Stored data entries
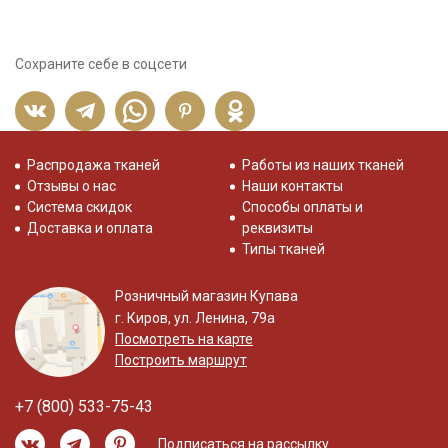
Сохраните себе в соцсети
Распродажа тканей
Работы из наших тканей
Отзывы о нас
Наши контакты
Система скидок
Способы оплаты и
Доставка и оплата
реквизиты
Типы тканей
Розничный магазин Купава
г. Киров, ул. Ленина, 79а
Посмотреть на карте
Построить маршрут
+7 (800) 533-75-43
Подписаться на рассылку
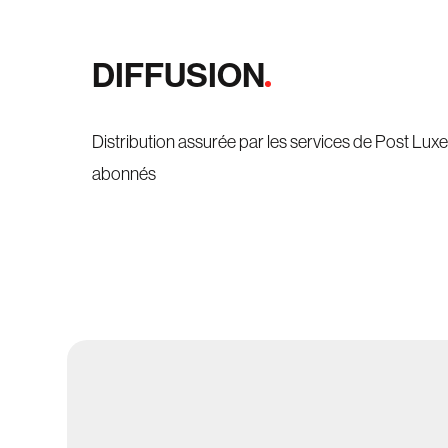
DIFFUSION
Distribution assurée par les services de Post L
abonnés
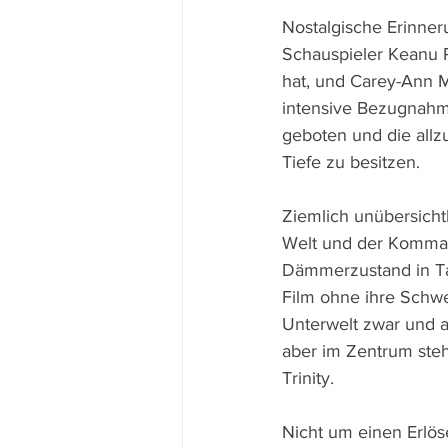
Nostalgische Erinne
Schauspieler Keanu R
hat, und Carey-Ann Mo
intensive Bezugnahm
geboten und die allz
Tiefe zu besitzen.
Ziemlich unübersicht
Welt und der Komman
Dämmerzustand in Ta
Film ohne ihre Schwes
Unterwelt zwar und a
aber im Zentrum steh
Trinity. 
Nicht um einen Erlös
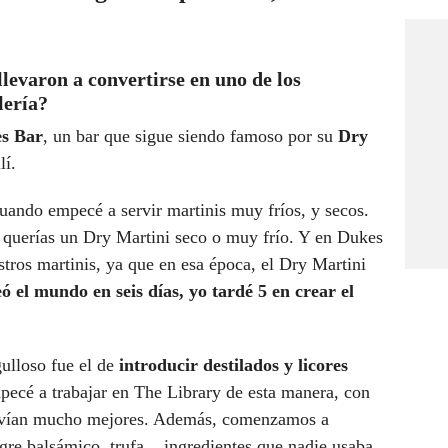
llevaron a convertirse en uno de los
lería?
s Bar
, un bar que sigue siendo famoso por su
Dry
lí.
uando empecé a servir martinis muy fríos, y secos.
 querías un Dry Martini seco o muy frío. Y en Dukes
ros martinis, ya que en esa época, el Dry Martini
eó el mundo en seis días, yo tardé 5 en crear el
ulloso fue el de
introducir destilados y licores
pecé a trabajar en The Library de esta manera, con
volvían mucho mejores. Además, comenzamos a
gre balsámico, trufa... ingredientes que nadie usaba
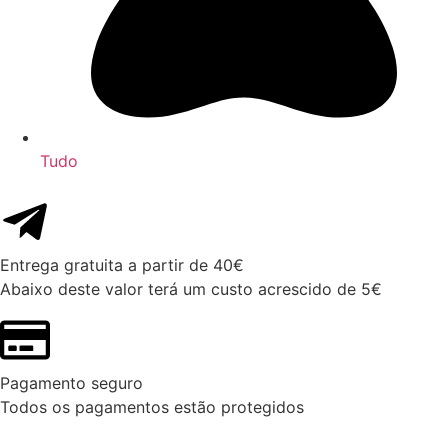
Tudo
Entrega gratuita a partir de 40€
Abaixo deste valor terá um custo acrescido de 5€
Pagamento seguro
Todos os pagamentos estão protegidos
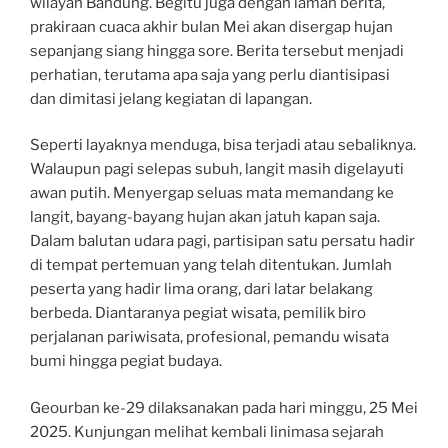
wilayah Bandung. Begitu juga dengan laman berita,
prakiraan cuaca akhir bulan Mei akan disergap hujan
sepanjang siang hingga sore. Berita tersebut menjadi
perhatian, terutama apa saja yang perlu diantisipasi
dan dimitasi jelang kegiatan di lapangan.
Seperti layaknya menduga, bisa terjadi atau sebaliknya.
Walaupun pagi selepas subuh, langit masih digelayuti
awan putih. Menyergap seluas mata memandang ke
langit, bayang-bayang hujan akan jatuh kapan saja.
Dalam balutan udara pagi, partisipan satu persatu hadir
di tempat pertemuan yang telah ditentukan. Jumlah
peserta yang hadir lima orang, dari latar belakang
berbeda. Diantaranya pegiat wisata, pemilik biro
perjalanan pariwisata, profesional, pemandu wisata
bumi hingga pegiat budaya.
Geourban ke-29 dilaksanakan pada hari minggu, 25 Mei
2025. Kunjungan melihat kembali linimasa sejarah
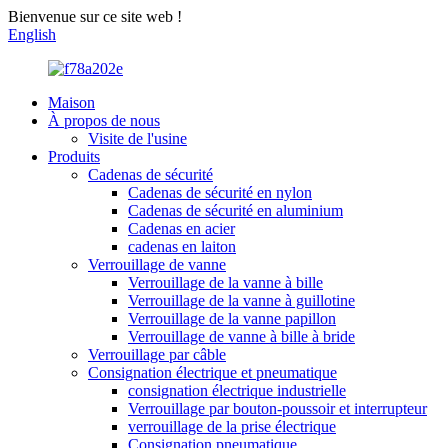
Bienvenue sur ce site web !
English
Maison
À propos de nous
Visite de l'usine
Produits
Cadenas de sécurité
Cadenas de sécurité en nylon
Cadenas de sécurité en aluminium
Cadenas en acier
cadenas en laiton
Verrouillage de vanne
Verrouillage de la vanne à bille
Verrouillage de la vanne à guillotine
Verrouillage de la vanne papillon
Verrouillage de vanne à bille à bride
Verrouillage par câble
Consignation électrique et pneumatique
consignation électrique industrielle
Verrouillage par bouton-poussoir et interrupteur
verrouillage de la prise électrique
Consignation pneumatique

● **WHAT IS REQUIRED**
Above are some records; extract exactly the lines from the one containing "Система скидок" through the one containing "volvían mucho mejores. Además, comenzamos a" and drop the pictures.

● **YOUR RESPONSE**
Система скидок
Способы оплаты и
Доставка и оплата
реквизиты
Типы тканей
Розничный магазин Купава
г. Киров, ул. Ленина, 79а
Посмотреть на карте
Построить маршрут
+7 (800) 533-75-43
Подписаться на рассылку
DIFFUSION
Distribution assurée par les services de Post L
abonnés
Nostalgische Erinne
Schauspieler Keanu R
hat, und Carey-Ann Mo
intensive Bezugnahm
geboten und die allz
Tiefe zu besitzen.
Ziemlich unübersicht
Welt und der Komman
Dämmerzustand in Ta
Film ohne ihre Schwes
Unterwelt zwar und a
aber im Zentrum steh
Trinity. 
Nicht um einen Erlös
llevaron a convertirse en uno de los
lería?
s Bar
, un bar que sigue siendo famoso por su
Dry
lí.
uando empecé a servir martinis muy fríos, y secos.
 querías un Dry Martini seco o muy frío. Y en Dukes
ros martinis, ya que en esa época, el Dry Martini
eó el mundo en seis días, yo tardé 5 en crear el
ulloso fue el de
introducir destilados y licores
pecé a trabajar en The Library de esta manera, con
volvían mucho mejores. Además, comenzamos a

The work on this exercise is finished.